No entanto, ao centrar a análise no conflito de classes ou de raças, desloca-se o foco de uma disputa entre projetos políticos, que, mesmo não sendo substancialmente diferentes, acenam, em suas nuances, com propostas identificadas como de maior potencial de inclusão e coesão social. Poderia Alckmin fazer mais do que Lula nessa direção? Na história recente, o desempenho de seu partido no governo federal e a sua, em particular, à frente do governo do estado de São Paulo, não oferecem sustentação para a essa hipótese.

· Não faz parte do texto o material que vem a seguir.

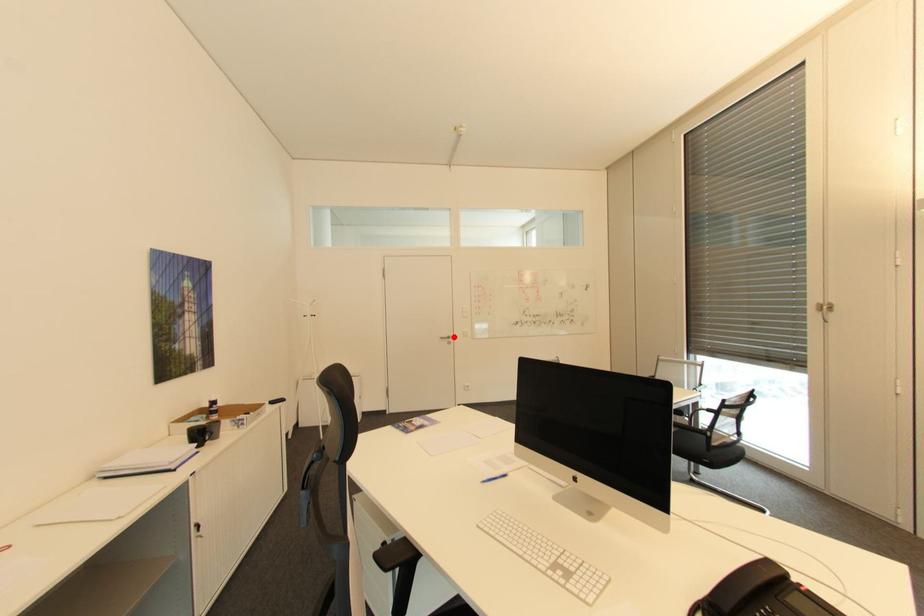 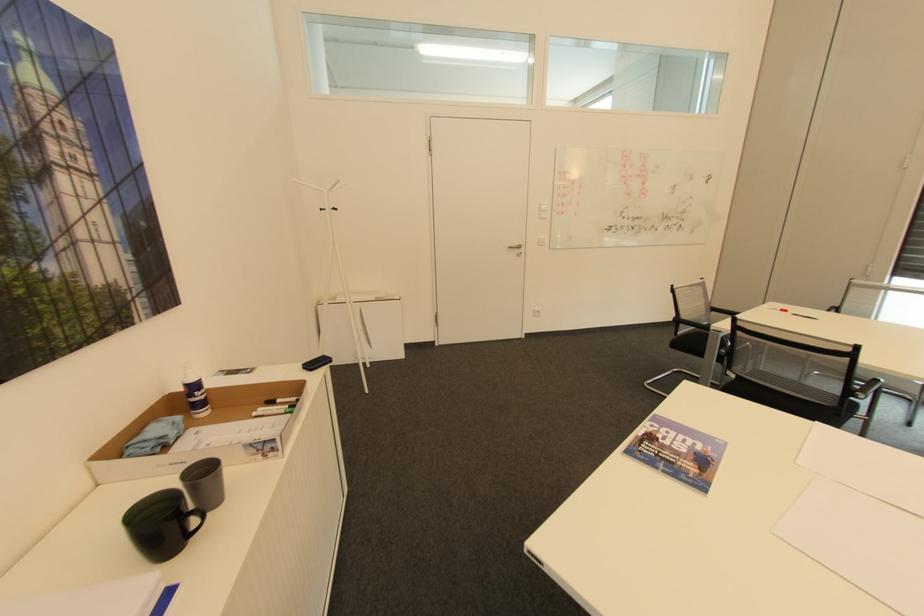 Question: I am providing you with two images of the same scene from different viewpoints. A red point is marked on the first image. Can you still see the location of the red point in image 2?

Então, o mais provável é que o esforço de alguns para transformar as eleições em um Fla x Flu eleitoral de negros e pobres contra brancos e ricos tenha por objetivo reverter posições como as de Suassuna e outros, já que entre os extremos de uma maioria pobre, escura e iletrada, que acredita que Lula tem as respostas mais efetivas para as suas aflições, e a minoria branca rica, que ainda tem ojeriza a Lula apesar de ter sido plenamente beneficiada por seu governo, há expressivo contingente de brancos, negros, amarelos e indígenas que preferem uma proposta de governo mais inclusiva e solidária e vêem, ainda, na candidatura Lula, maior proximidade com essa aspiração. Entre os mais claros e de maior renda, há os que, sinceramente, abominam a perversidade das nossas desigualdades sociais; que reconhecem a dimensão racial que elas contêm; que têm a clara consciência dos privilégios de raça, cor e de classe de que desfrutam e não desejam sua perpetuação, que significaria pairar sobre as conquistas de suas vidas a mancha de serem, em parte, produto da exclusão de muitos; que sabem perfeitamente o quanto as classes médias e altas foram beneficiadas pelo Estado brasileiro na maior parte de nossa história republicana e não se orgulham disso.